Nel XIX e XX secolo, la presenza del nome è stata notevole in paesi di lingua araba, come Marocco, Tunisia, Egitto, Arabia Saudita e Yemen, dove è stato adottato sia come nome di battesimo sia come parte di nomi composti. In molti di questi luoghi, la variante “Fatima az‑Zahra” è spesso accompagnata da ulteriori elementi, come “al‑Rahma” (la misericordiosa) o “al‑Munira” (la luminosa), per arricchire il significato.

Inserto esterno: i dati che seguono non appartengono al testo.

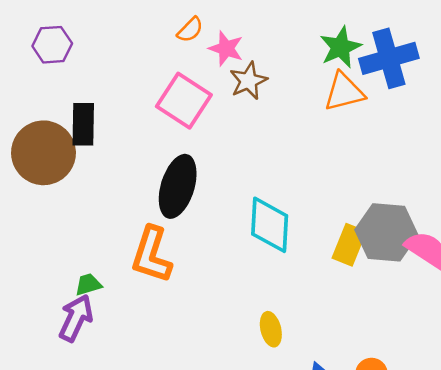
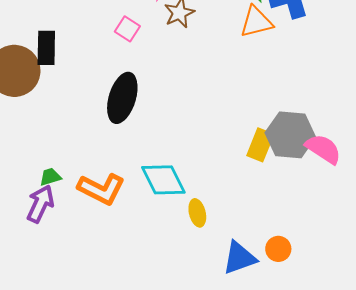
pink square: (184, 101) -> (127, 29), size x0.6
cyan diamond: (270, 225) -> (163, 180), moved, turned -30
orange L-shape: (152, 255) -> (101, 189), moved, turned -81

Il nome è stato portato da figure di rilievo nella storia contemporanea, tra cui regine, duchesse e personalità pubbliche in diversi paesi musulmani. La sua popolarità è rimasta costante, riflettendo la continuità della tradizione culturale arabo‑musulmana.
**Varianti e usi**
In diverse lingue e tradizioni, il nome appare con leggere variazioni di pronuncia e ortografia: Fatimah, Fátima, Fatema, Fatim, Fatima e in alcune regioni è scritto come Fatima az Zahra. In Italia, è usato soprattutto in contesti di comunità arabo‑musulmane e in alcune famiglie di discendenza araba, dove mantiene la sua forma originale o viene adattato a “Fattima” o “Fátima”.

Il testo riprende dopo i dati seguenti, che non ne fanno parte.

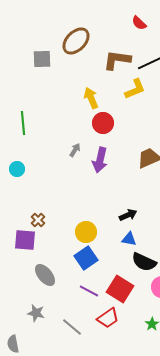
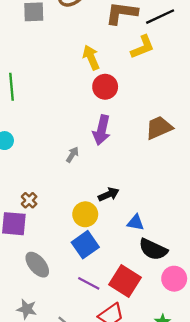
gray arrow: (75, 150) -> (72, 155), moved
black arrow: (128, 215) -> (109, 194), moved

Il nome Fatima az Zahra, dunque, rappresenta un esempio di come la lingua arabo abbia trasmesso nel corso dei secoli valori di luminosità, bellezza e storia, conferendogli un significato ricco e duraturo nelle culture del mondo arabo e oltre.
Le nome Fatima azzahraa è apparso per la prima volta nell'elenco dei nomi più popolari in Italia nel 2008 con un totale di 4 nascite registrate durante quell'anno.
Tuttavia, il numero di nascite con questo nome ha subito una notevole diminuzione negli ultimi anni. Infatti, solo una nascita è stata registrata nel 2023.
In totale, dal 2008 al 2023, ci sono state solo 5 nascite registrate in Italia con il nome Fatima azzahraa.